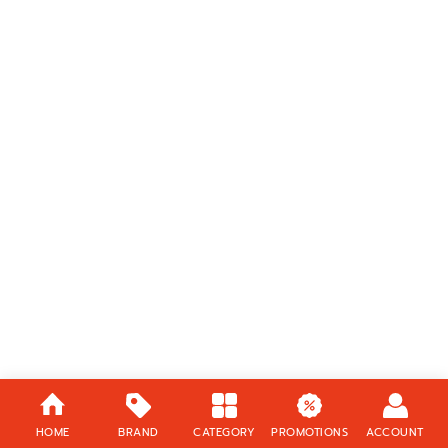
HOME
BRAND
CATEGORY
PROMOTIONS
ACCOUNT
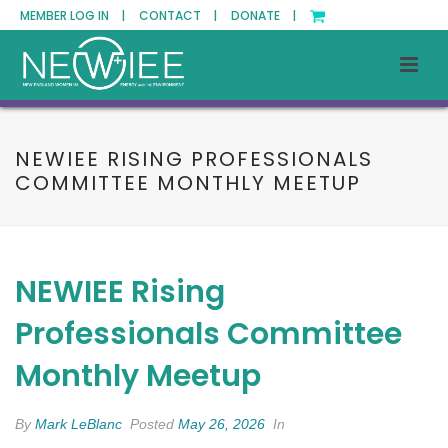
MEMBER LOG IN |
CONTACT |
DONATE |
NEWIEE RISING PROFESSIONALS
COMMITTEE MONTHLY MEETUP
NEWIEE Rising
Professionals Committee
Monthly Meetup
By
Mark LeBlanc
Posted
May 26, 2026
In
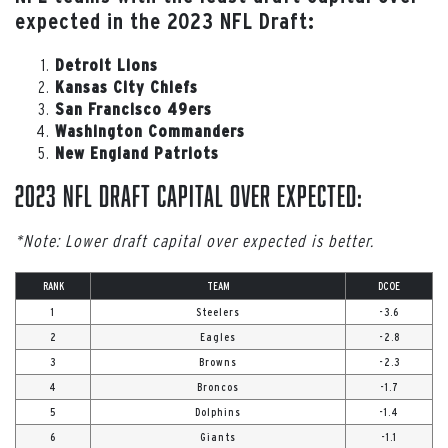
expected in the 2023 NFL Draft:
Detroit Lions
Kansas City Chiefs
San Francisco 49ers
Washington Commanders
New England Patriots
2023 NFL Draft Capital Over Expected:
*Note: Lower draft capital over expected is better.
RANK
TEAM
DCOE
1
Steelers
-3.6
2
Eagles
-2.8
3
Browns
-2.3
4
Broncos
-1.7
5
Dolphins
-1.4
6
Giants
-1.1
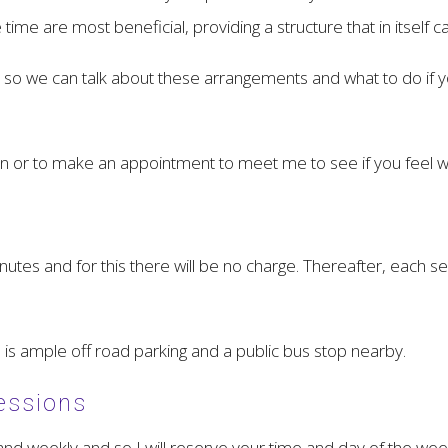
me are most beneficial, providing a structure that in itself c
nd so we can talk about these arrangements and what to do i
ion or to make an appointment to meet me to see if you feel 
minutes and for this there will be no charge. Thereafter, each s
 is ample off road parking and a public bus stop nearby.
essions
and weekly and so I will reserve your time and day of the week 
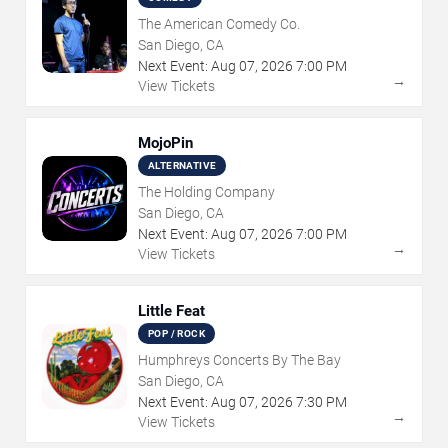
The American Comedy Co.
San Diego, CA
Next Event:
Aug
07
,
2026
7:00 PM
→
View Tickets
MojoPin
ALTERNATIVE
The Holding Company
San Diego, CA
Next Event:
Aug
07
,
2026
7:00 PM
→
View Tickets
Little Feat
POP / ROCK
Humphreys Concerts By The Bay
San Diego, CA
Next Event:
Aug
07
,
2026
7:30 PM
→
View Tickets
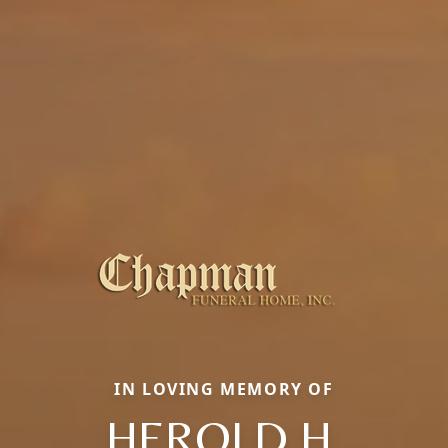
IN LOVING MEMORY OF
HEROLD H.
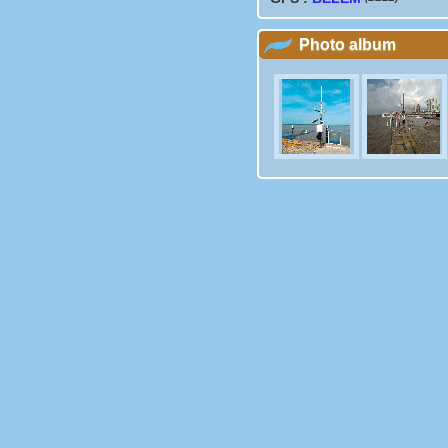
Photo album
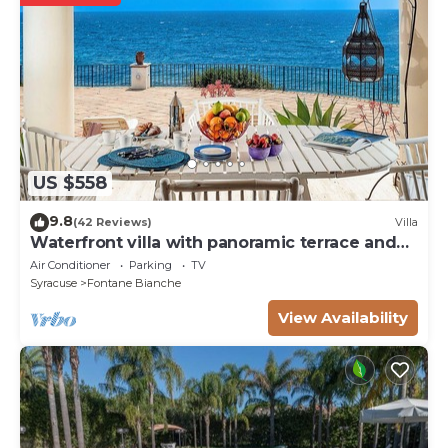
US $558
9.8
(42 Reviews)
Villa
Waterfront villa with panoramic terrace and
garden
Air Conditioner
Parking
TV
Syracuse
Fontane Bianche
View Availability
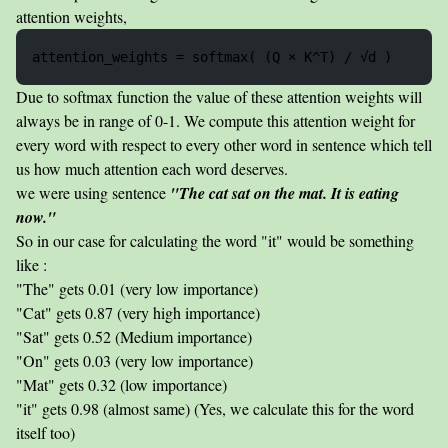
attention weights,
Due to softmax function the value of these attention weights will
always be in range of 0-1. We compute this attention weight for
every word with respect to every other word in sentence which tell
us how much attention each word deserves.
we were using sentence
"The cat sat on the mat. It is eating
now."
So in our case for calculating the word "it" would be something
like :
"The" gets 0.01 (very low importance)
"Cat" gets 0.87 (very high importance)
"Sat" gets 0.52 (Medium importance)
"On" gets 0.03 (very low importance)
"Mat" gets 0.32 (low importance)
"it" gets 0.98 (almost same) (Yes, we calculate this for the word
itself too)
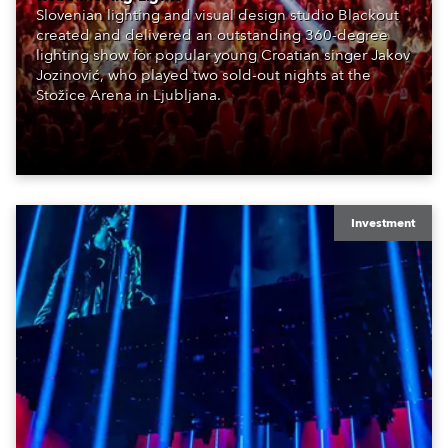
Slovenian lighting and visual design studio Blackout
created and delivered an outstanding 360-degree
lighting show for popular young Croatian singer Jakov
Jozinović, who played two sold-out nights at the
Stožice Arena in Ljubljana.
Investment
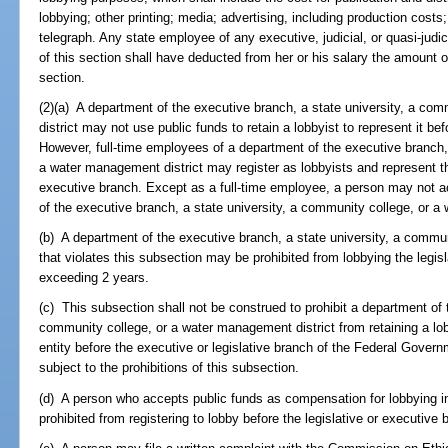
lobbying; other printing; media; advertising, including production cost
telegraph. Any state employee of any executive, judicial, or quasi-judi
of this section shall have deducted from her or his salary the amount o
section.
(2)(a) A department of the executive branch, a state university, a co
district may not use public funds to retain a lobbyist to represent it be
However, full-time employees of a department of the executive branch, 
a water management district may register as lobbyists and represent th
executive branch. Except as a full-time employee, a person may not a
of the executive branch, a state university, a community college, or a 
(b) A department of the executive branch, a state university, a commu
that violates this subsection may be prohibited from lobbying the legisl
exceeding 2 years.
(c) This subsection shall not be construed to prohibit a department of 
community college, or a water management district from retaining a lob
entity before the executive or legislative branch of the Federal Govern
subject to the prohibitions of this subsection.
(d) A person who accepts public funds as compensation for lobbying in
prohibited from registering to lobby before the legislative or executive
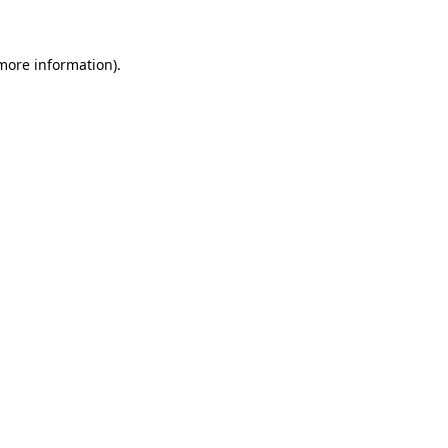
more information)
.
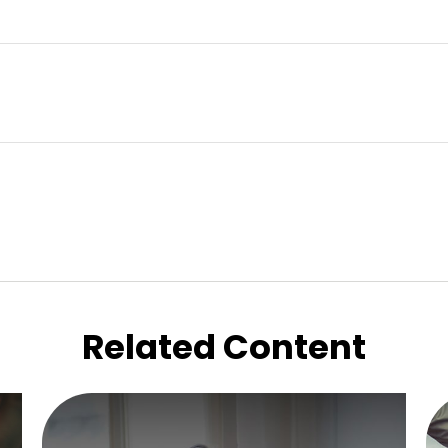
Related Content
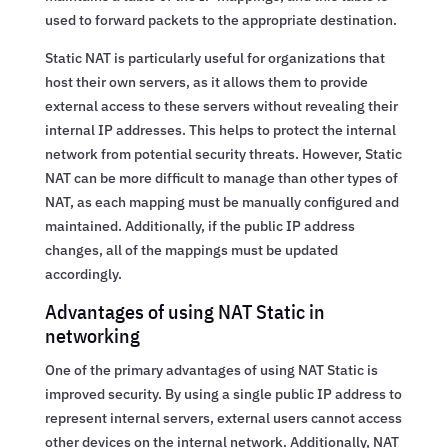
used to forward packets to the appropriate destination.
Static NAT is particularly useful for organizations that
host their own servers, as it allows them to provide
external access to these servers without revealing their
internal IP addresses. This helps to protect the internal
network from potential security threats. However, Static
NAT can be more difficult to manage than other types of
NAT, as each mapping must be manually configured and
maintained. Additionally, if the public IP address
changes, all of the mappings must be updated
accordingly.
Advantages of using NAT Static in
networking
One of the primary advantages of using NAT Static is
improved security. By using a single public IP address to
represent internal servers, external users cannot access
other devices on the internal network. Additionally, NAT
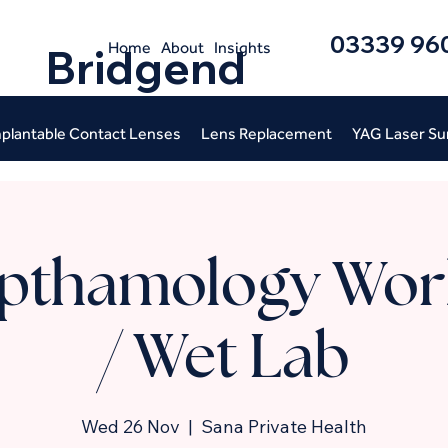
03339 96
Home
About
Insights
Bridgend
plantable Contact Lenses
Lens Replacement
YAG Laser Su
pthamology Wor
/ Wet Lab
Wed 26 Nov
  |  
Sana Private Health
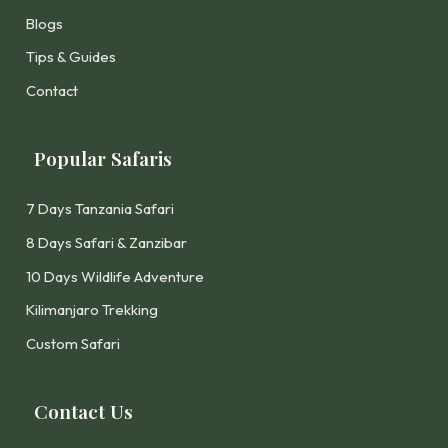
Blogs
Tips & Guides
Contact
Popular Safaris
7 Days Tanzania Safari
8 Days Safari & Zanzibar
10 Days Wildlife Adventure
Kilimanjaro Trekking
Custom Safari
Contact Us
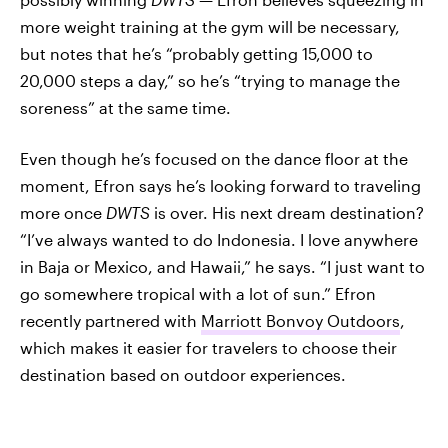
more weight training at the gym will be necessary,
but notes that he’s “probably getting 15,000 to
20,000 steps a day,” so he’s “trying to manage the
soreness” at the same time.
Even though he’s focused on the dance floor at the
moment, Efron says he’s looking forward to traveling
more once
DWTS
is over. His next dream destination?
“I’ve always wanted to do Indonesia. I love anywhere
in Baja or Mexico, and Hawaii,” he says. “I just want to
go somewhere tropical with a lot of sun.” Efron
recently partnered with
Marriott Bonvoy Outdoors
,
which makes it easier for travelers to choose their
destination based on outdoor experiences.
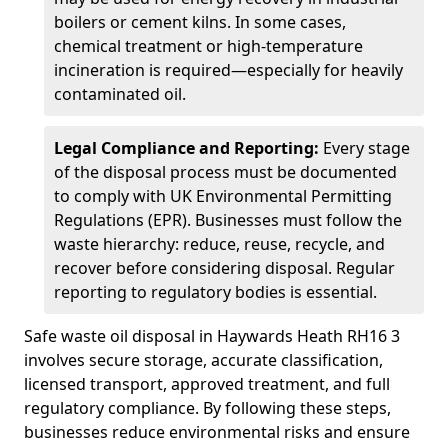
boilers or cement kilns. In some cases,
chemical treatment or high-temperature
incineration is required—especially for heavily
contaminated oil.
Legal Compliance and Reporting:
Every stage
of the disposal process must be documented
to comply with UK Environmental Permitting
Regulations (EPR). Businesses must follow the
waste hierarchy: reduce, reuse, recycle, and
recover before considering disposal. Regular
reporting to regulatory bodies is essential.
Safe waste oil disposal in Haywards Heath RH16 3
involves secure storage, accurate classification,
licensed transport, approved treatment, and full
regulatory compliance. By following these steps,
businesses reduce environmental risks and ensure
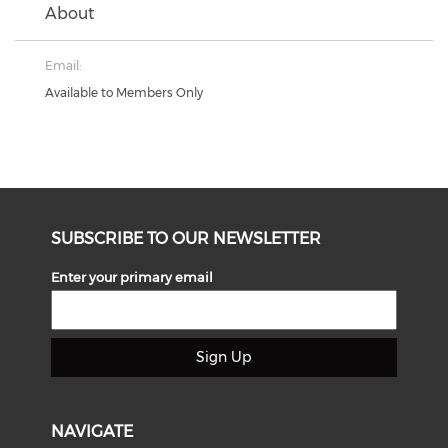
About
Email:
Available to Members Only
SUBSCRIBE TO OUR NEWSLETTER
Enter your primary email
Sign Up
NAVIGATE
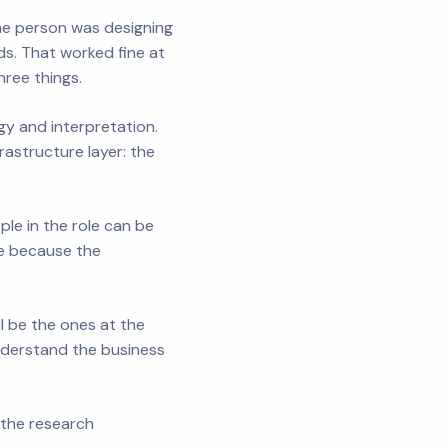
One person was designing
s. That worked fine at
hree things.
gy and interpretation.
astructure layer: the
le in the role can be
le because the
l be the ones at the
understand the business
 the research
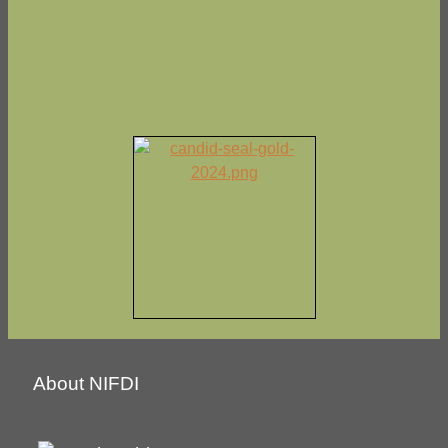
About NIFDI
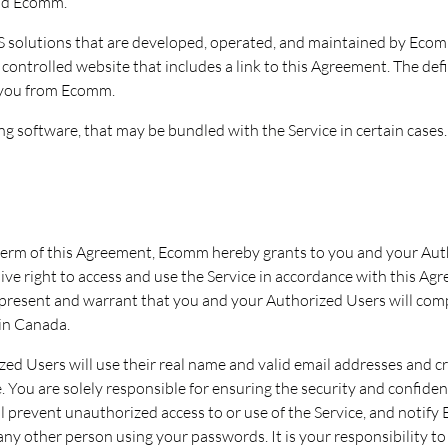
and Ecomm.
 solutions that are developed, operated, and maintained by Ecomm 
ntrolled website that includes a link to this Agreement. The defi
 you from Ecomm.
ng software, that may be bundled with the Service in certain cases.
term of this Agreement, Ecomm hereby grants to you and your Auth
ve right to access and use the Service in accordance with this Agr
 represent and warrant that you and your Authorized Users will compl
 in Canada.
zed Users will use their real name and valid email addresses and c
e. You are solely responsible for ensuring the security and confiden
l prevent unauthorized access to or use of the Service, and notif
 any other person using your passwords. It is your responsibility 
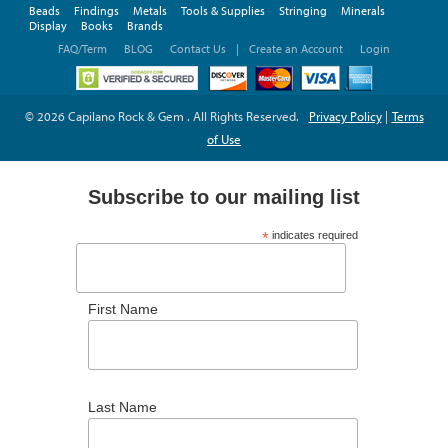
Beads
Findings
Metals
Tools & Supplies
Stringing
Minerals
Display
Books
Brands
FAQ/Term
BLOG
Contact Us
|
Create an Account
Login
© 2026 Capilano Rock & Gem . All Rights Reserved.
Privacy Policy
|
Terms
of Use
Subscribe to our mailing list
*
indicates required
*
Email Address
First Name
Last Name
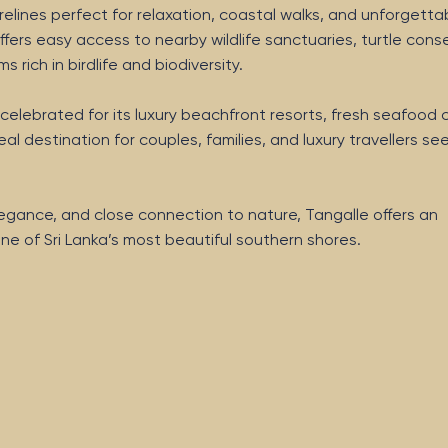
elines perfect for relaxation, coastal walks, and unforgetta
fers easy access to nearby wildlife sanctuaries, turtle cons
rich in birdlife and biodiversity.
celebrated for its luxury beachfront resorts, fresh seafood c
al destination for couples, families, and luxury travellers se
 elegance, and close connection to nature, Tangalle offers an
ne of Sri Lanka’s most beautiful southern shores.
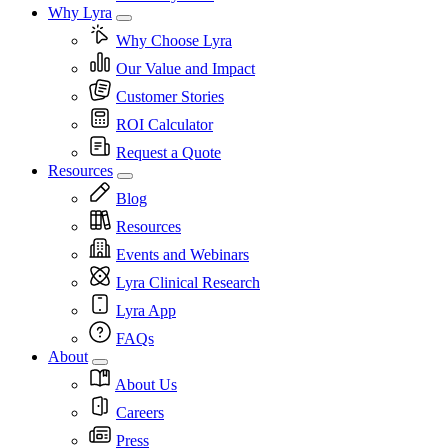
Why Lyra
Why Choose Lyra
Our Value and Impact
Customer Stories
ROI Calculator
Request a Quote
Resources
Blog
Resources
Events and Webinars
Lyra Clinical Research
Lyra App
FAQs
About
About Us
Careers
Press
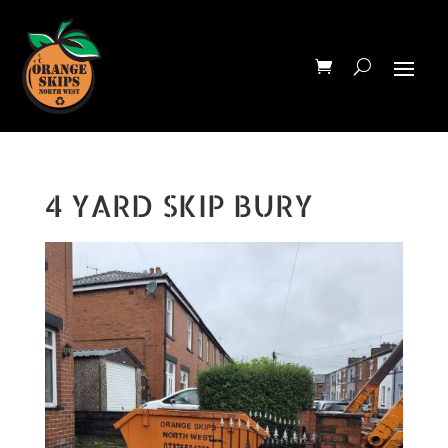
4 YARD SKIP BURY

__About this exercise__: Copy all the lines from the data above that hold the word "NEWIEE".

__Final answer__:
NEWIEE RISING PROFESSIONALS
NEWIEE Rising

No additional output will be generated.